En outre, via des baisses d’impôts consenties aux constructeurs, des taux d’intérêts favorables et le maintien artificiellement bas du prix de l’essence, Brasilia favorise l’industrie automobile. Entre 2008 et 2011, le pays a produit environ 10 millions de véhicules.

« Les villes brésiliennes, déjà conçues pour la voiture, sont paralysées par l’augmentation exponentielle du nombre de véhicules.

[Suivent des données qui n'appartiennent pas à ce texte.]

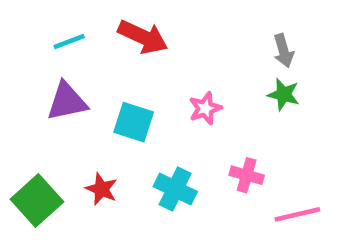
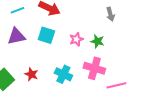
green star: (284, 95) -> (97, 41), moved
cyan square: (134, 122) -> (46, 35), moved
pink cross: (247, 175) -> (94, 68), size x1.5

De plus en plus de citoyens en voient les inconvénients », note le chercheur.

Les classes moyennes cultivées, davantage que les classes populaires – qui bénéficient directement des politiques de redistribution sociale du gouvernement fédéral –, s’avèrent être les plus sensibles à la dégradation de l’environnement et au sort des populations indigènes. « La décroissance est un thème qui commence à émerger dans cette catégorie de la population », précise Philippe Léna.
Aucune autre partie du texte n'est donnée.